**EXERCISE REQUIREMENTS**. Output range, inclusive: from the line containing "dilakukan penangkapan di" to the line containing "melakukan pendalaman karena". Restate those lines from the data below word for word and only those.

(Stored data entries)

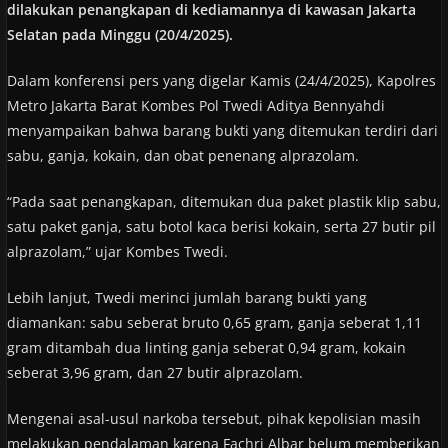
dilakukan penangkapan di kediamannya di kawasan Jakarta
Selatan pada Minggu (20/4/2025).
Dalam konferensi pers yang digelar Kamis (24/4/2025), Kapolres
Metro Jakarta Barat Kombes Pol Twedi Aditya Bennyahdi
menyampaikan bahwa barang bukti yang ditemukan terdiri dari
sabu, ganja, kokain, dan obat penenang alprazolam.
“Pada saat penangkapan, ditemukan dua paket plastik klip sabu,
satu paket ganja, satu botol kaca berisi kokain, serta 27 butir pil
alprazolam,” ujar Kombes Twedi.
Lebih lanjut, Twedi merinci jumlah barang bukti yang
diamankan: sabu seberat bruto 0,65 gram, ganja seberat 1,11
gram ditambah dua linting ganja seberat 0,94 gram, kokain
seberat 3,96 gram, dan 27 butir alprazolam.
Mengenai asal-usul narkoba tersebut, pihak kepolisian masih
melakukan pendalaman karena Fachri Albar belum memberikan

...

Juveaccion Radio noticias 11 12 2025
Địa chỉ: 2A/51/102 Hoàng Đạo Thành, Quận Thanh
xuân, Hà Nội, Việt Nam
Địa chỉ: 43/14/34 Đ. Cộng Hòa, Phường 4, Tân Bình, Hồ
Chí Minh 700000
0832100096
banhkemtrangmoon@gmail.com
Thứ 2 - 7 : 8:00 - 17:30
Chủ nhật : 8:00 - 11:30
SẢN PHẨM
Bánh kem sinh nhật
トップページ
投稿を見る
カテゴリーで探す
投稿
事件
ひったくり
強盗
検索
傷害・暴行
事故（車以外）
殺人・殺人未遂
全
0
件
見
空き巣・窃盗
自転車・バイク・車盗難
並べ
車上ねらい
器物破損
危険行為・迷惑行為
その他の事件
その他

---

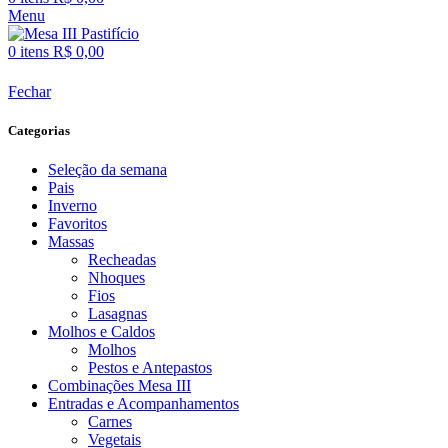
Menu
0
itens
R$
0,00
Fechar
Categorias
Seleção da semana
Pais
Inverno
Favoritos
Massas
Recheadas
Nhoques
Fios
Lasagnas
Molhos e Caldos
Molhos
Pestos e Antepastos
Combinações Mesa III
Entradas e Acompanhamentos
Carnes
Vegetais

**ANSWER SECTION**.
dilakukan penangkapan di kediamannya di kawasan Jakarta
Selatan pada Minggu (20/4/2025).
Dalam konferensi pers yang digelar Kamis (24/4/2025), Kapolres
Metro Jakarta Barat Kombes Pol Twedi Aditya Bennyahdi
menyampaikan bahwa barang bukti yang ditemukan terdiri dari
sabu, ganja, kokain, dan obat penenang alprazolam.
“Pada saat penangkapan, ditemukan dua paket plastik klip sabu,
satu paket ganja, satu botol kaca berisi kokain, serta 27 butir pil
alprazolam,” ujar Kombes Twedi.
Lebih lanjut, Twedi merinci jumlah barang bukti yang
diamankan: sabu seberat bruto 0,65 gram, ganja seberat 1,11
gram ditambah dua linting ganja seberat 0,94 gram, kokain
seberat 3,96 gram, dan 27 butir alprazolam.
Mengenai asal-usul narkoba tersebut, pihak kepolisian masih
melakukan pendalaman karena Fachri Albar belum memberikan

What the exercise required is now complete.